You can define a list of cookies to be created for the monitor (in Advanced setup) or as part of the Cookie event.

Click Add cookie. Then provide a Name and cookie Value. Every cookie must be unique within the list.

The following symbols are not allowed in the cookie value: ;,\". Provide the Domain of the cookie, and optionally, the Path to the cookie.

Common controls

This section describes controls that are common to several event types.

Amount of time to wait before the next event is triggered

While Dynatrace automatically selects an appropriate wait time for each event, you can customize this setting to define how long Dynatrace should wait before the next event is executed.

  • Wait for page to load completely waits for network activity to be completed after the load event is triggered. This is the default wait time used when loading a new page.

  • Wait for background network activity to complete waits for all network activity to be complete following the event. This is the default wait time used for XHRs and interactions within single-page applications.

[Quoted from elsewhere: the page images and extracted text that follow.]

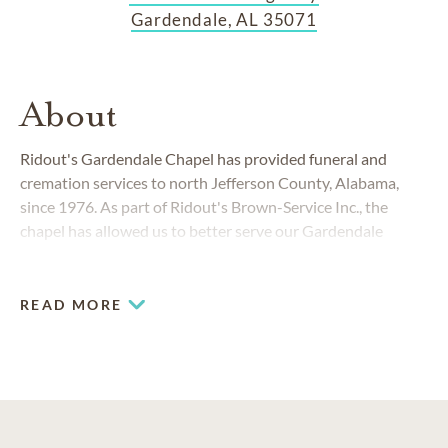
Gardendale, AL 35071
About
Ridout's Gardendale Chapel has provided funeral and
cremation services to north Jefferson County, Alabama,
since 1976. As part of Ridout's Brown-Service Inc., the
chapel has allowed us to better serve our Gardendale
families while meeting the needs of the community.
READ MORE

    This option is not available for Navigate events.

  • Wait for specific period of time allows you to specify the number of seconds that Dynatrace should wait between this event and the next.

  • Wait for specific element to appear allows wait for a specific HTML element on the page by specifying the CSS or DOM locator for the element. You can also specify to text to validate against in the element, and a timeout for locating the element.

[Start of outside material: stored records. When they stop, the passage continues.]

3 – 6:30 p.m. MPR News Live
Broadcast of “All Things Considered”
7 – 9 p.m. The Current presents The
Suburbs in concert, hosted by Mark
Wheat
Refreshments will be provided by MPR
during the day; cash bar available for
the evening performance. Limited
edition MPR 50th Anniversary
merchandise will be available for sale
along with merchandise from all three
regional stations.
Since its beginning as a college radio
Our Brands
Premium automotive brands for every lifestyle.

  • Wait for next event waits until one of the locators of the next event is found. This is basically the same as Wait for specific element to appear but automatically uses the locators of the next event.

Validate content

Content validation helps to verify that your browser monitor loads the expected page content or element. Validations are performed through validation rules—click Add custom content validation to define a validation rule.

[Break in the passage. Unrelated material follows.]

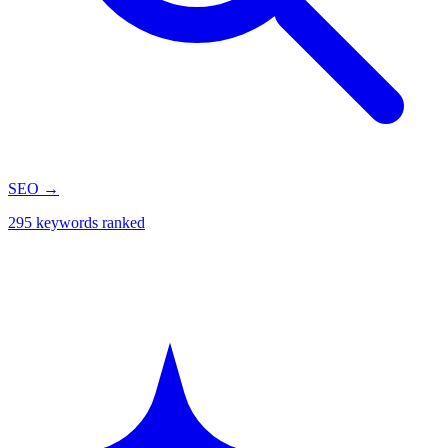
SEO
→
295 keywords ranked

In browser clickpaths, you define validations for each event; for single-URL monitors, you define validation for the monitor as a whole as they each contain a single event. You can define as many validation rules for an event/monitor as you want.

You can validate based on specific text on a web page, a specific element, or text included within an element. You can opt to pass or fail your monitor/event based on your validation criteria. If pass criteria are not met (or fail criteria are met) the monitor/event fails and the execution is aborted.

You can add more than one validation to an event/monitor. If you have defined multiple validation rules, you can reorder and delete rules as required.

If your validation is based on content (contains text) or the markup for an element (contains text in element), you must provide the text string (Specify text) to search for. Optionally, you can specify text as a regular expression (Evaluate as regular expression). You can also specify the tab (Target window) in which the element should be found.

If your validation is searches for an element (contains element) or the markup text for an element (contains text in element), you must specify the CSS Selector or DOM locators to be used during replay—click Add locator, then select DOM or CSS, and provide the locator reference. You can add as many locators as you like.

Edit element locators

This control is available in the Click, Tap, Keystroke, and Select option events.

When one of the above events in your clickpath targets a specific element on a web page, you can edit the element locators in either DOM or CSS Selector format. Locators help Dynatrace identify the element during playback. Click Add locator, then select DOM or CSS, and provide the locator reference.

You can add as many locators as you like. You can also edit or delete any existing locators for your event.

Optionally, you can also specify the tab (Target window) in which the element should be found.